Jun 26, 2002

InkWell's Dark History

Recently, Microsoft announced Digital Ink, a handwriting-recognition technology that many compare to Apple's InkWell, both respectively set to debut in the next major revisions of Windows and Mac OS X. As whenever similar technologies pop up at Microsoft, Apple Mac zealots ask a few questions: Was it developed in-house at Microsoft? Was it bought from a third-party? Grabbed from a sub-licensor?

The answer is that Digital Ink came directly from Apple, but the story behind how Microsoft was able to so simply buy InkWell and rename it for use in Windows is a tale of moral depravity and sordid carnal desperation that few are privy to — until today! Read on to discover how Microsoft came to own yet another key Apple technology in the most sordid of political maneuverings.

It all began in the late Seventies. Steve Jobs, after a night of smoking marijuana and tripping on lysergic acid diethylamide, conceived of a way to interact with computers using only the mind. Well-known at Stanford for his telekinetic abilities, such as making entire fields of grass sway with but a thought, Steve wanted to move the "mouse" and "menu" (bizarre, alien concepts to anyone outside of his clique of 2600 hackers and EE alcoholics) with nothing but the power of his mind. Of course his compatriots — the peaceful, bearded Steve Wozniak and the illegally immigrated Avie Tevanian — dismissed the idea as yet another episode of harmless drug-induced rambling.
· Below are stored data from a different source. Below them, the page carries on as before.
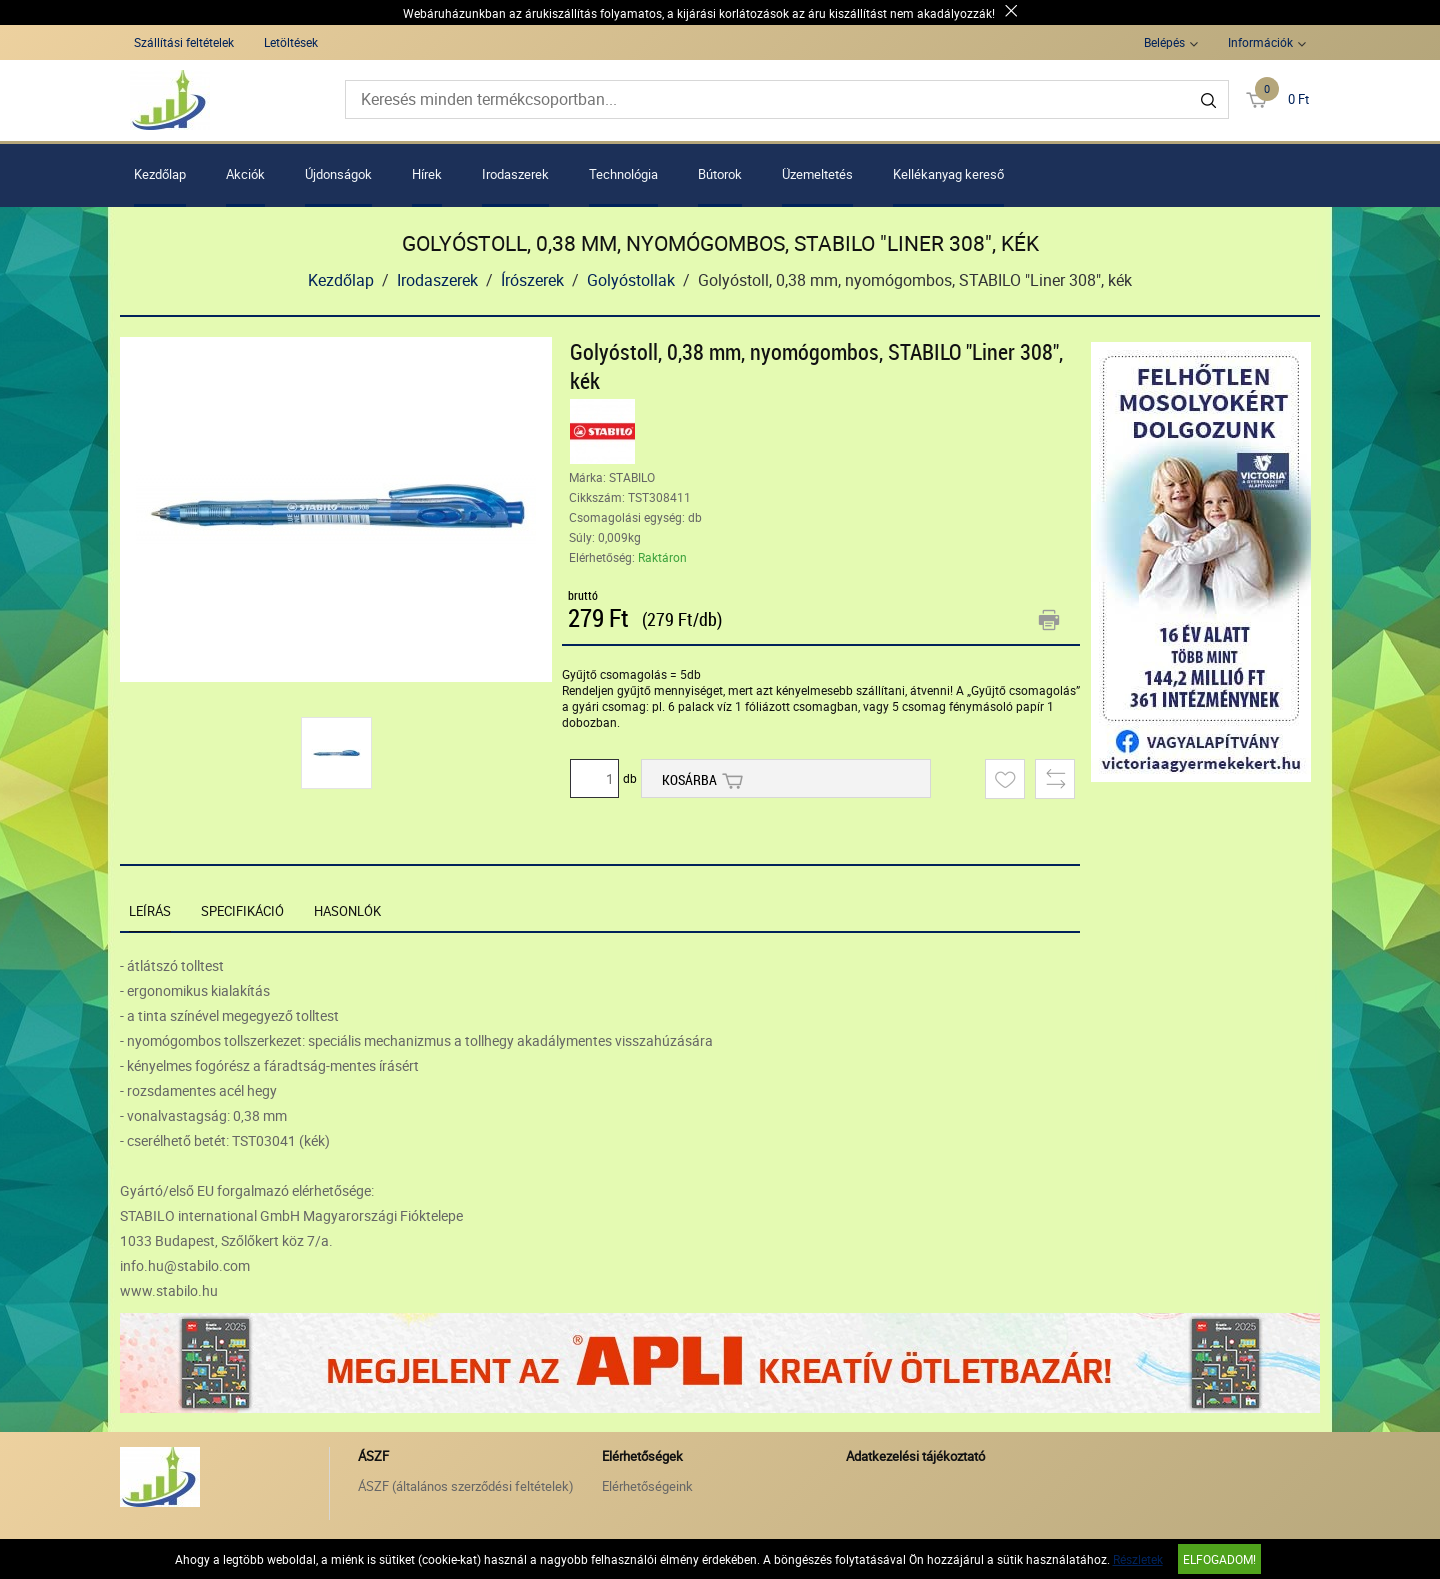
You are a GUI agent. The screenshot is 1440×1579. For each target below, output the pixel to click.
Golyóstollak (631, 280)
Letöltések (291, 42)
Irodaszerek (515, 174)
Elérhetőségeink (647, 1486)
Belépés (1164, 42)
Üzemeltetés (817, 174)
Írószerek (532, 280)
Twenty-six years after his messianic user interface vision, Steve Jobs was hard at work in the deepest part of Apple's labs, personally overseeing secret user interface experimentation. It turns out that Steve had never forgotten about his psychedelic user-interface dream and was tirelessly attempting to realize it thirty miles beneath Cupertino, California. Down here, in his dungeon, the attempts to connect silicon to carbon were in full force and without regard to their subjects.

Some men had industrial-grade alligator clamps attached to their nipples and testicles which were randomly jolted with millions of volts of electricity in order to stimulate their brains. Other men had deadly mixtures of cocaine and heroin ("eight-balls") injected into their penises while being forced to watch gay porn. Another group endured horrible procedures in which their arms, legs, and scrotums were replaced with chimpanzee equivalents. One smaller group were forced to smoke opium eight hours a day while being whipped and beaten until they managed to move the cursor a pixel or two. The most successes, however, had come from Steve's own bizarre device dubbed "handJobs."

handJobs was a series of wires and electro-sensitive pads placed on the fingertips that allowed one to manipulate elements of the Mac OS GUI with simple motions. Steve Jobs, being telekinetic from years of tripping acid, wielded it more powerfully than anyone else in his R&D dungeon. In fact, so powerful was his mind that he liked to hook the wires and pads up to his own penis and controlled his Power Mac by means of pelvic thrusts and lewd gyrations of his hairy penis and scrotum.

Bill Gates, on a visit to the Apple Campus, accidentally stumbled onto handJobs in a moment that would change UI in computing forever. Feeling that he simply owned the Apple Campus as he did the rest of the world, Mr. Gates walked into Steve Jobs's private office without knocking. Steve was in the middle of making love to thin air, pants in a puddle at his ankles, hands on hips, thrusting his engorged member at the monitor! He had decided to take his latest revision of the device to his office to test out when Mr. Gates had walked in on him! Gates knew what he liked and liked what he saw, and began immediately bargaining with Jobs.

By the end of the day, Jobs had created a new technology agreement with Gates. Apple would begin partnering with Microsoft on alternative input technologies, and by late June MS would announce Digital Ink for Windows. In reality Digital Ink was a front, and both it and InkWell for Mac OS were place-holders for what handJobs would eventually become. Until handJobs was ready, however, the masses would be fed OCR capabilities from the operating system. Before the ink on the contract was signed, however, Jobs had finagled Gates into receiving a "technology preview" of handJobs, with Jobs attempting to control Gate's breathing with nothing but his leathery scrotal sack and Gates's chin as a touch pad.

Now you know the immoral, homo-erotic history behind InkWell, Digital Ink, and the next generation of OCR and handwriting-recogntion. I hope that Apple Macintosh zealots everywhere think about this before they blindly evangelize their operating system of choice, inadvertently infecting the minds of the masses with years of sweating gay R&D and bleeding edge (of anus) techno-faggotry.